Risk & Tabular ML

Automobile Insurance Claims Risk Modeling

Predicting motor-insurance claim frequency on 678K French policies — with a decision tree, neural network, and PCA implemented from scratch and benchmarked against a Negative Binomial GLM.

A machine-learning study on the French motor third-party liability dataset (~678,000 policies) that predicts how many claims a policy will file in a year. A decision tree, a feed-forward neural network, and PCA were implemented from scratch in NumPy, validated against scikit-learn and PyTorch references, and benchmarked against a Negative Binomial GLM — the actuarially natural model for over-dispersed count data.

Overview

The business goal is to estimate the expected number of claims per policy per year so an insurer can price risk fairly — charging more for high-risk drivers and less for low-risk ones.

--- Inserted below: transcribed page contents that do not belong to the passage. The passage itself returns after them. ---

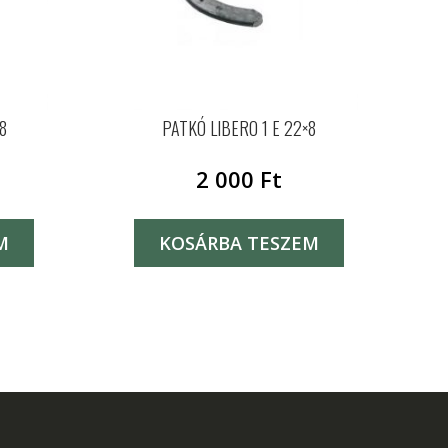
8
PATKÓ LIBERO 1 E 22×8
2 000
Ft
M
KOSÁRBA TESZEM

The target is `ClaimNb` normalized by `Exposure` (claims per year).

The project is deliberately comparative: models hand-built from scratch sit next to library references and a classical statistical model, scored on the same split with the same metrics.

Claim data is heavily zero-inflated — the vast majority of policies never file a claim — so the work treats metric choice and distributional assumptions as central rather than incidental.

Problem

The dataset covers ~678,000 policies with 11 driver and vehicle features: driver age, bonus-malus, vehicle power/age/brand/fuel, region, population density, and exposure.

Claims are rare and over-dispersed, so plain accuracy is meaningless and squared error barely separates models.

Raw counts have to be normalized by exposure to model a comparable per-year claim rate.

It is not obvious up front whether modern ML actually beats classical actuarial regression on this kind of low-signal data.

My Role

A three-person BSc exam project at IT University of Copenhagen. The points below are my own contributions; teammates owned the from-scratch decision tree, the Random Forest, and parts of the final evaluation.

Built the feed-forward neural network from scratch in NumPy — including the custom loss functions, optimizers, batch iterator, and training loop.

Built the PyTorch reference MLP used to sanity-check the from-scratch network.

Implemented PCA from scratch and ran the dimensionality and clustering analysis of the policy data.

Led the data cleaning, preprocessing, and exploratory analysis pipeline, and contributed to the Negative Binomial GLM modeling.

Approach

Settled on log claim-rate — log of (ClaimNb / Exposure) — as the regression target to handle exposure and heavy skew.

Modeled the rare-event structure explicitly: a Negative Binomial GLM for over-dispersed counts, with exposure carried as a GLM offset.

Validated the from-scratch models by matching their test metrics against the scikit-learn and PyTorch equivalents.

Also framed a binary claim / no-claim task evaluated with ROC AUC, given how strongly zero-claim policies dominate the data.

Results

The Negative Binomial GLM gave the best test RMSE (3.03) and an interpretable Poisson deviance of 1.88, edging out both the trees and the neural network.

The from-scratch decision tree matched its scikit-learn reference almost exactly (RMSE 3.04 vs 3.03), confirming the manual implementation was correct.

On the binary claim / no-claim task, a Random Forest reached ROC AUC 0.65.

Headline finding: on noisy, zero-inflated claim data the simple statistical model matched or beat far more complex ones — added complexity did not buy accuracy.

Policies Analyzed

678,013

French motor third-party liability dataset.

Models Compared

From-scratch DT & MLP, sklearn DT, PyTorch MLP, Random Forest, NB-GLM.

Best Test RMSE

3.03

Negative Binomial GLM, on log claim-rate.

Classification AUC

0.65

Random Forest, claim vs no-claim (ROC AUC 0.6531).

Visuals

Outputs and diagrams from the project.

Distribution of claim counts on a log scale.

Claim-count distribution (log scale) — the heavy zero-inflation that shapes every modeling choice here.

Predicted vs actual claim rate for the Negative Binomial GLM.

Parity plot for the best model, the Negative Binomial GLM.

Charts & Figures

Saved figures and chart artifacts referenced by the project.

ROC curve for the Random Forest claim classifier (AUC 0.65).

ROC curve for the Random Forest on the binary claim / no-claim task (AUC 0.6531).

Stack

PythonNumPySciPyscikit-learnPyTorchstatsmodelsPandasMatplotlibseaborn

Challenges

Extracting signal from heavily zero-inflated, over-dispersed claim data where most policies never claim.

Implementing a decision tree and neural network from scratch and getting them to match library references.

Choosing metrics — exposure-normalized rates and Poisson deviance — that stay meaningful on rare-event data.

Keeping the comparison fair across very different model families on identical splits and features.

Lessons

On noisy, low-signal tabular data, a well-specified statistical model (NB-GLM with an exposure offset) can match or beat trees and neural nets.

Building models from scratch and matching them to scikit-learn / PyTorch is the clearest way to confirm you actually understand them.

For count data, the right distributional assumption and metric matter more than model complexity.

Match model complexity to the signal in the data, not to the trend.